_Work to complete:_ Down to the final line, write out the data below exactly.

_Data extract:_
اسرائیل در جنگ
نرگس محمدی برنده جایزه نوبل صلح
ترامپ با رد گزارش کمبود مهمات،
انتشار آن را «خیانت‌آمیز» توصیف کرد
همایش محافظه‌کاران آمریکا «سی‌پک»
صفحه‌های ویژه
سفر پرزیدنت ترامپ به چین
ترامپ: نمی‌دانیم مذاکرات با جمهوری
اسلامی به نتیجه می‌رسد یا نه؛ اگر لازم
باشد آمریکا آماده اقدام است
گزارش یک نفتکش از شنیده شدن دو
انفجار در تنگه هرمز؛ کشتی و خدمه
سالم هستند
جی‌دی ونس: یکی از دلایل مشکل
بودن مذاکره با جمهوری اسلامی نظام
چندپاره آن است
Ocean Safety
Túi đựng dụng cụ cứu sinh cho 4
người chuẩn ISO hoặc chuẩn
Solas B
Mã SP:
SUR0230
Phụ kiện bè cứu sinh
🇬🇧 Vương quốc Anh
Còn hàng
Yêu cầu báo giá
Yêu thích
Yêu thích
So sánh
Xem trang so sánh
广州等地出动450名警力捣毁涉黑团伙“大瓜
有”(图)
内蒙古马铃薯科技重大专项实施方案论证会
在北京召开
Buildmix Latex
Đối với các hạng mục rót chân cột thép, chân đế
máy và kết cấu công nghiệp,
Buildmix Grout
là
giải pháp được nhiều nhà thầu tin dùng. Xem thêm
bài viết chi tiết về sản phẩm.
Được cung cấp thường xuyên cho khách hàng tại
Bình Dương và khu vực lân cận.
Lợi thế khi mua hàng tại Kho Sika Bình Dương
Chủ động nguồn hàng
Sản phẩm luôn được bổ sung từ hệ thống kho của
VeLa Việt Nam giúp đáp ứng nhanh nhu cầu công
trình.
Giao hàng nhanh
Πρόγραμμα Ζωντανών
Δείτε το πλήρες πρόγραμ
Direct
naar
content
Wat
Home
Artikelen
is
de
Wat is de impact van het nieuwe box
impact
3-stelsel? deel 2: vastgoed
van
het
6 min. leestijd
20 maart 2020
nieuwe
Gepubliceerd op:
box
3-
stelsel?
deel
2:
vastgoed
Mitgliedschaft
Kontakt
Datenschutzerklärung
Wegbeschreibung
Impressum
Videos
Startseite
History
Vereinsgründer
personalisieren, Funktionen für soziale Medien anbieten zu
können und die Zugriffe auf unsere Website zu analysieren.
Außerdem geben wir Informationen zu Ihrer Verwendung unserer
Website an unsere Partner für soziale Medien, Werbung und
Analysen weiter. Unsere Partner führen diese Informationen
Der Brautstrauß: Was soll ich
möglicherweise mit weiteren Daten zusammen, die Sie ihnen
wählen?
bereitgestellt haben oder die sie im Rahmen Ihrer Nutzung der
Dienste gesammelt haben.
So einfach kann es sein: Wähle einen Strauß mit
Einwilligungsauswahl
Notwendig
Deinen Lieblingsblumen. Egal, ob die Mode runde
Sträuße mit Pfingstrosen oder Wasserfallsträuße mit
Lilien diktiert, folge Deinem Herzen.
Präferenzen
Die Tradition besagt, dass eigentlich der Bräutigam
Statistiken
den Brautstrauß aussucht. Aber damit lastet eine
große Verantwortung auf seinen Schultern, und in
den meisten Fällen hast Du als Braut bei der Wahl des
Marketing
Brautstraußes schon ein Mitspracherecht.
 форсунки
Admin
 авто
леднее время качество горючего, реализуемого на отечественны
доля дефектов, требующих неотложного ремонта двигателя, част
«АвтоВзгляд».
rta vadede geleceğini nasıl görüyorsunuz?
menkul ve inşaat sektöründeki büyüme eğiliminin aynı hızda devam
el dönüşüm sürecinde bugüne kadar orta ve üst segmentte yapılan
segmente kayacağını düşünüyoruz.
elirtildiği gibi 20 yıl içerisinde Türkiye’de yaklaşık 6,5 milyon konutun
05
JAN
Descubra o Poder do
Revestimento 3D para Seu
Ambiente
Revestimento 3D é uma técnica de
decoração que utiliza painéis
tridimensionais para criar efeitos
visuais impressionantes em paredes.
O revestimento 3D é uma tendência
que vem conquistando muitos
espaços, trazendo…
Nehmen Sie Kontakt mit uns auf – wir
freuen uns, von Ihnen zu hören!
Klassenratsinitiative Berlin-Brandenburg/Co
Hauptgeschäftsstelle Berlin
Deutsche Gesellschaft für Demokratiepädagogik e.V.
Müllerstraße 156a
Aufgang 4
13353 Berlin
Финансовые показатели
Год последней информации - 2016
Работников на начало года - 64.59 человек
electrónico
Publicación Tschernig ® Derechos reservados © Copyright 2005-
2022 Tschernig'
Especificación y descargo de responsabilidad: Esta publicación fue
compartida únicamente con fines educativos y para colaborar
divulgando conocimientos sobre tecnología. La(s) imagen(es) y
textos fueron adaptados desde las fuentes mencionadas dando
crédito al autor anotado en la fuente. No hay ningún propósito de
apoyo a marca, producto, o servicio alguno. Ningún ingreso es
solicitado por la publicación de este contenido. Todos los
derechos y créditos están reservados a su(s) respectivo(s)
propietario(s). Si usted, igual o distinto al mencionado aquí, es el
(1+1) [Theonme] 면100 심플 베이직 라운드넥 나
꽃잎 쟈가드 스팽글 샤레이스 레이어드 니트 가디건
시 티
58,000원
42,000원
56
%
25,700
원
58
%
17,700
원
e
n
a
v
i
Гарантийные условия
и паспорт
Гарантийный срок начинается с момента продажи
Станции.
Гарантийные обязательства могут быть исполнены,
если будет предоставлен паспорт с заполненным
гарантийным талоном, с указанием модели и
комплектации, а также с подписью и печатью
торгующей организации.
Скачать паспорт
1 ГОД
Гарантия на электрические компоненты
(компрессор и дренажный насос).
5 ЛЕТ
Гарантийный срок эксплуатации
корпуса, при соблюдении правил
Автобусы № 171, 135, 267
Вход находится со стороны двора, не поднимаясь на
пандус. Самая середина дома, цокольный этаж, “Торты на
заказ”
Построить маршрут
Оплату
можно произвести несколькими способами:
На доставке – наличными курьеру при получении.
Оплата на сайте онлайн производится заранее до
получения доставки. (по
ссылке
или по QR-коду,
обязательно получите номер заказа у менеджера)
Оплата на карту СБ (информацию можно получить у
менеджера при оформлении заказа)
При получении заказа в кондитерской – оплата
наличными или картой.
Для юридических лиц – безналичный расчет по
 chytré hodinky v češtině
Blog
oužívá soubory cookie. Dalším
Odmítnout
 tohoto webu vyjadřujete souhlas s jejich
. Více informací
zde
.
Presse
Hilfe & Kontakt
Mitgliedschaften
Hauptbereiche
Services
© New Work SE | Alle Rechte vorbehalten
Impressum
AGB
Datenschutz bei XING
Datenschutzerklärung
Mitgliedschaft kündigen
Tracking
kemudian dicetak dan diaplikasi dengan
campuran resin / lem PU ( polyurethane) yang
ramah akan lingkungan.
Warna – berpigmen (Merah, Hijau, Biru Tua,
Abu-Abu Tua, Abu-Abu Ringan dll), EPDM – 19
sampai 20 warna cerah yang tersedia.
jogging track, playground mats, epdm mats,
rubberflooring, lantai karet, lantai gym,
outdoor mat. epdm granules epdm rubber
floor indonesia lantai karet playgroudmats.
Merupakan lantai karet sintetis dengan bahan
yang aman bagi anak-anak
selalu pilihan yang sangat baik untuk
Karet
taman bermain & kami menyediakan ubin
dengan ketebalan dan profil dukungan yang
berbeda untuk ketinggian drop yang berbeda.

_Response box:_
اسرائیل در جنگ
نرگس محمدی برنده جایزه نوبل صلح
ترامپ با رد گزارش کمبود مهمات،
انتشار آن را «خیانت‌آمیز» توصیف کرد
همایش محافظه‌کاران آمریکا «سی‌پک»
صفحه‌های ویژه
سفر پرزیدنت ترامپ به چین
ترامپ: نمی‌دانیم مذاکرات با جمهوری
اسلامی به نتیجه می‌رسد یا نه؛ اگر لازم
باشد آمریکا آماده اقدام است
گزارش یک نفتکش از شنیده شدن دو
انفجار در تنگه هرمز؛ کشتی و خدمه
سالم هستند
جی‌دی ونس: یکی از دلایل مشکل
بودن مذاکره با جمهوری اسلامی نظام
چندپاره آن است
Ocean Safety
Túi đựng dụng cụ cứu sinh cho 4
người chuẩn ISO hoặc chuẩn
Solas B
Mã SP:
SUR0230
Phụ kiện bè cứu sinh
🇬🇧 Vương quốc Anh
Còn hàng
Yêu cầu báo giá
Yêu thích
Yêu thích
So sánh
Xem trang so sánh
广州等地出动450名警力捣毁涉黑团伙“大瓜
有”(图)
内蒙古马铃薯科技重大专项实施方案论证会
在北京召开
Buildmix Latex
Đối với các hạng mục rót chân cột thép, chân đế
máy và kết cấu công nghiệp,
Buildmix Grout
là
giải pháp được nhiều nhà thầu tin dùng. Xem thêm
bài viết chi tiết về sản phẩm.
Được cung cấp thường xuyên cho khách hàng tại
Bình Dương và khu vực lân cận.
Lợi thế khi mua hàng tại Kho Sika Bình Dương
Chủ động nguồn hàng
Sản phẩm luôn được bổ sung từ hệ thống kho của
VeLa Việt Nam giúp đáp ứng nhanh nhu cầu công
trình.
Giao hàng nhanh
Πρόγραμμα Ζωντανών
Δείτε το πλήρες πρόγραμ
Direct
naar
content
Wat
Home
Artikelen
is
de
Wat is de impact van het nieuwe box
impact
3-stelsel? deel 2: vastgoed
van
het
6 min. leestijd
20 maart 2020
nieuwe
Gepubliceerd op:
box
3-
stelsel?
deel
2:
vastgoed
Mitgliedschaft
Kontakt
Datenschutzerklärung
Wegbeschreibung
Impressum
Videos
Startseite
History
Vereinsgründer
personalisieren, Funktionen für soziale Medien anbieten zu
können und die Zugriffe auf unsere Website zu analysieren.
Außerdem geben wir Informationen zu Ihrer Verwendung unserer
Website an unsere Partner für soziale Medien, Werbung und
Analysen weiter. Unsere Partner führen diese Informationen
Der Brautstrauß: Was soll ich
möglicherweise mit weiteren Daten zusammen, die Sie ihnen
wählen?
bereitgestellt haben oder die sie im Rahmen Ihrer Nutzung der
Dienste gesammelt haben.
So einfach kann es sein: Wähle einen Strauß mit
Einwilligungsauswahl
Notwendig
Deinen Lieblingsblumen. Egal, ob die Mode runde
Sträuße mit Pfingstrosen oder Wasserfallsträuße mit
Lilien diktiert, folge Deinem Herzen.
Präferenzen
Die Tradition besagt, dass eigentlich der Bräutigam
Statistiken
den Brautstrauß aussucht. Aber damit lastet eine
große Verantwortung auf seinen Schultern, und in
den meisten Fällen hast Du als Braut bei der Wahl des
Marketing
Brautstraußes schon ein Mitspracherecht.
 форсунки
Admin
 авто
леднее время качество горючего, реализуемого на отечественны
доля дефектов, требующих неотложного ремонта двигателя, част
«АвтоВзгляд».
rta vadede geleceğini nasıl görüyorsunuz?
menkul ve inşaat sektöründeki büyüme eğiliminin aynı hızda devam
el dönüşüm sürecinde bugüne kadar orta ve üst segmentte yapılan
segmente kayacağını düşünüyoruz.
elirtildiği gibi 20 yıl içerisinde Türkiye’de yaklaşık 6,5 milyon konutun
05
JAN
Descubra o Poder do
Revestimento 3D para Seu
Ambiente
Revestimento 3D é uma técnica de
decoração que utiliza painéis
tridimensionais para criar efeitos
visuais impressionantes em paredes.
O revestimento 3D é uma tendência
que vem conquistando muitos
espaços, trazendo…
Nehmen Sie Kontakt mit uns auf – wir
freuen uns, von Ihnen zu hören!
Klassenratsinitiative Berlin-Brandenburg/Co
Hauptgeschäftsstelle Berlin
Deutsche Gesellschaft für Demokratiepädagogik e.V.
Müllerstraße 156a
Aufgang 4
13353 Berlin
Финансовые показатели
Год последней информации - 2016
Работников на начало года - 64.59 человек
electrónico
Publicación Tschernig ® Derechos reservados © Copyright 2005-
2022 Tschernig'
Especificación y descargo de responsabilidad: Esta publicación fue
compartida únicamente con fines educativos y para colaborar
divulgando conocimientos sobre tecnología. La(s) imagen(es) y
textos fueron adaptados desde las fuentes mencionadas dando
crédito al autor anotado en la fuente. No hay ningún propósito de
apoyo a marca, producto, o servicio alguno. Ningún ingreso es
solicitado por la publicación de este contenido. Todos los
derechos y créditos están reservados a su(s) respectivo(s)
propietario(s). Si usted, igual o distinto al mencionado aquí, es el
(1+1) [Theonme] 면100 심플 베이직 라운드넥 나
꽃잎 쟈가드 스팽글 샤레이스 레이어드 니트 가디건
시 티
58,000원
42,000원
56
%
25,700
원
58
%
17,700
원
e
n
a
v
i
Гарантийные условия
и паспорт
Гарантийный срок начинается с момента продажи
Станции.
Гарантийные обязательства могут быть исполнены,
если будет предоставлен паспорт с заполненным
гарантийным талоном, с указанием модели и
комплектации, а также с подписью и печатью
торгующей организации.
Скачать паспорт
1 ГОД
Гарантия на электрические компоненты
(компрессор и дренажный насос).
5 ЛЕТ
Гарантийный срок эксплуатации
корпуса, при соблюдении правил
Автобусы № 171, 135, 267
Вход находится со стороны двора, не поднимаясь на
пандус. Самая середина дома, цокольный этаж, “Торты на
заказ”
Построить маршрут
Оплату
можно произвести несколькими способами:
На доставке – наличными курьеру при получении.
Оплата на сайте онлайн производится заранее до
получения доставки. (по
ссылке
или по QR-коду,
обязательно получите номер заказа у менеджера)
Оплата на карту СБ (информацию можно получить у
менеджера при оформлении заказа)
При получении заказа в кондитерской – оплата
наличными или картой.
Для юридических лиц – безналичный расчет по
 chytré hodinky v češtině
Blog
oužívá soubory cookie. Dalším
Odmítnout
 tohoto webu vyjadřujete souhlas s jejich
. Více informací
zde
.
Presse
Hilfe & Kontakt
Mitgliedschaften
Hauptbereiche
Services
© New Work SE | Alle Rechte vorbehalten
Impressum
AGB
Datenschutz bei XING
Datenschutzerklärung
Mitgliedschaft kündigen
Tracking
kemudian dicetak dan diaplikasi dengan
campuran resin / lem PU ( polyurethane) yang
ramah akan lingkungan.
Warna – berpigmen (Merah, Hijau, Biru Tua,
Abu-Abu Tua, Abu-Abu Ringan dll), EPDM – 19
sampai 20 warna cerah yang tersedia.
jogging track, playground mats, epdm mats,
rubberflooring, lantai karet, lantai gym,
outdoor mat. epdm granules epdm rubber
floor indonesia lantai karet playgroudmats.
Merupakan lantai karet sintetis dengan bahan
yang aman bagi anak-anak
selalu pilihan yang sangat baik untuk
Karet
taman bermain & kami menyediakan ubin
dengan ketebalan dan profil dukungan yang
berbeda untuk ketinggian drop yang berbeda.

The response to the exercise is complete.